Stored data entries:
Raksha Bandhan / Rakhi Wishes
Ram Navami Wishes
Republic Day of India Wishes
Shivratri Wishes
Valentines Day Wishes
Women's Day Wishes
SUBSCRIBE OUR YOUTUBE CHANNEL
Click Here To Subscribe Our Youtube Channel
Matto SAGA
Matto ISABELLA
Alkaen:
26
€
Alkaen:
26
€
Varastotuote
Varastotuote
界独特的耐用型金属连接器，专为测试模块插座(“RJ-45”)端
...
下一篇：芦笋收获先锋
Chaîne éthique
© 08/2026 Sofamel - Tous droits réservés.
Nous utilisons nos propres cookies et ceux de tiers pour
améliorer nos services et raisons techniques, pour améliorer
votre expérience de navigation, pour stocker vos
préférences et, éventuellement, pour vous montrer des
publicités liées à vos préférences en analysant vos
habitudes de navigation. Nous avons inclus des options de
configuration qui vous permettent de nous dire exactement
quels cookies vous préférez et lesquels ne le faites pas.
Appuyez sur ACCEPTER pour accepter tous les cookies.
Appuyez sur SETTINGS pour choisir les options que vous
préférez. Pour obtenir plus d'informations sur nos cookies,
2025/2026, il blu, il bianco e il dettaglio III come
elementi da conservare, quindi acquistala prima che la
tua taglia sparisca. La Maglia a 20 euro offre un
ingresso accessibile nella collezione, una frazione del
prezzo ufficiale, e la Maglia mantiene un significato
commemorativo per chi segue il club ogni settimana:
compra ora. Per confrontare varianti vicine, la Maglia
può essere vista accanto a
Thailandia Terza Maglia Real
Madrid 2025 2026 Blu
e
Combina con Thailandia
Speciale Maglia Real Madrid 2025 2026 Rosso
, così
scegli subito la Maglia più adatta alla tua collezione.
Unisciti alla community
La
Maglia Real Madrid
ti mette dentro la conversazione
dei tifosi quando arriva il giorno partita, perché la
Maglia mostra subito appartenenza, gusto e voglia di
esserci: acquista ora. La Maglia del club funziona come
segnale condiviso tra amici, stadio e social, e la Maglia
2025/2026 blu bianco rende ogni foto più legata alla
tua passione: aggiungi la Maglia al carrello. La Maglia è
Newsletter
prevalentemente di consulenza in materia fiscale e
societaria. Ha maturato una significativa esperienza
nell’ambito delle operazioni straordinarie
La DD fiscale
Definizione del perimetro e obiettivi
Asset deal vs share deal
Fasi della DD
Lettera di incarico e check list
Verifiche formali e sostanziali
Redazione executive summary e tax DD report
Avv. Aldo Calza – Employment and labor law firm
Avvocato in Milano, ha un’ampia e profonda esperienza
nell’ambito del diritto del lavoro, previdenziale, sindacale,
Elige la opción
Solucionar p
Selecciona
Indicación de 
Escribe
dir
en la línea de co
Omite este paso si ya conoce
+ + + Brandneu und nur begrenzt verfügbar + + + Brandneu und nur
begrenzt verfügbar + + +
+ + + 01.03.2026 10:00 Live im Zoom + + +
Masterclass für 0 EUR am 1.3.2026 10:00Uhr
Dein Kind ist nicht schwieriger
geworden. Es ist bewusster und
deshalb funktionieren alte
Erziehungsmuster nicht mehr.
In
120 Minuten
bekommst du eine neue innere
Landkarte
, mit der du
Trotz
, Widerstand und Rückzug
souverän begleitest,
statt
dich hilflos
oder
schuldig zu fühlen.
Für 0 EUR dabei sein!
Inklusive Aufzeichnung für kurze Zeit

* * *

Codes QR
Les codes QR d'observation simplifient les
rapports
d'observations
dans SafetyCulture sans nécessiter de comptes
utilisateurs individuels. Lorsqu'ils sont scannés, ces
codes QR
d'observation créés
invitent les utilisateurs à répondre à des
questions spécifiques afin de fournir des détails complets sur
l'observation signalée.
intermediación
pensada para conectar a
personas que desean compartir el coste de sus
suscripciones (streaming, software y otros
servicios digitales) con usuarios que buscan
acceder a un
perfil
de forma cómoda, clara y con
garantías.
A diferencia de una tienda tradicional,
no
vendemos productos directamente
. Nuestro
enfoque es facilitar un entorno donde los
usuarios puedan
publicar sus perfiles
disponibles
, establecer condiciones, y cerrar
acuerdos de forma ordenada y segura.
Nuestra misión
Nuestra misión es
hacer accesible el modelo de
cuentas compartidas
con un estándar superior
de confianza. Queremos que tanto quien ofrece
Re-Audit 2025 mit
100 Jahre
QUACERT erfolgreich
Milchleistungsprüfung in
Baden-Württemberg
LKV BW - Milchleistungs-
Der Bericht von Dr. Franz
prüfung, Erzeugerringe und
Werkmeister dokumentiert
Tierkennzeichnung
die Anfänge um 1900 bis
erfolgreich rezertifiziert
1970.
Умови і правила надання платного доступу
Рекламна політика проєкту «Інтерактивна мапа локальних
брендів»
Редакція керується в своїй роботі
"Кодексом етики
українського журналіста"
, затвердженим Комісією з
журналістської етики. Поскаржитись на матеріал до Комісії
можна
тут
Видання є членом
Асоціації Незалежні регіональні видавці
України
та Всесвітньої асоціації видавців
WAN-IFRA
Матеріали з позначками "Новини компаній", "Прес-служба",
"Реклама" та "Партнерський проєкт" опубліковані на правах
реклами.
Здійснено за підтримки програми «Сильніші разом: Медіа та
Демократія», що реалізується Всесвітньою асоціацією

WORK REQUIRED
Using the entries above, return exactly the lines from the line with "utilisateurs individuels. Lorsqu'ils" to the line with "затвердженим Комісією з", counting both of those lines.

RESPONSE TO THE EXERCISE
utilisateurs individuels. Lorsqu'ils sont scannés, ces
codes QR
d'observation créés
invitent les utilisateurs à répondre à des
questions spécifiques afin de fournir des détails complets sur
l'observation signalée.
intermediación
pensada para conectar a
personas que desean compartir el coste de sus
suscripciones (streaming, software y otros
servicios digitales) con usuarios que buscan
acceder a un
perfil
de forma cómoda, clara y con
garantías.
A diferencia de una tienda tradicional,
no
vendemos productos directamente
. Nuestro
enfoque es facilitar un entorno donde los
usuarios puedan
publicar sus perfiles
disponibles
, establecer condiciones, y cerrar
acuerdos de forma ordenada y segura.
Nuestra misión
Nuestra misión es
hacer accesible el modelo de
cuentas compartidas
con un estándar superior
de confianza. Queremos que tanto quien ofrece
Re-Audit 2025 mit
100 Jahre
QUACERT erfolgreich
Milchleistungsprüfung in
Baden-Württemberg
LKV BW - Milchleistungs-
Der Bericht von Dr. Franz
prüfung, Erzeugerringe und
Werkmeister dokumentiert
Tierkennzeichnung
die Anfänge um 1900 bis
erfolgreich rezertifiziert
1970.
Умови і правила надання платного доступу
Рекламна політика проєкту «Інтерактивна мапа локальних
брендів»
Редакція керується в своїй роботі
"Кодексом етики
українського журналіста"
, затвердженим Комісією з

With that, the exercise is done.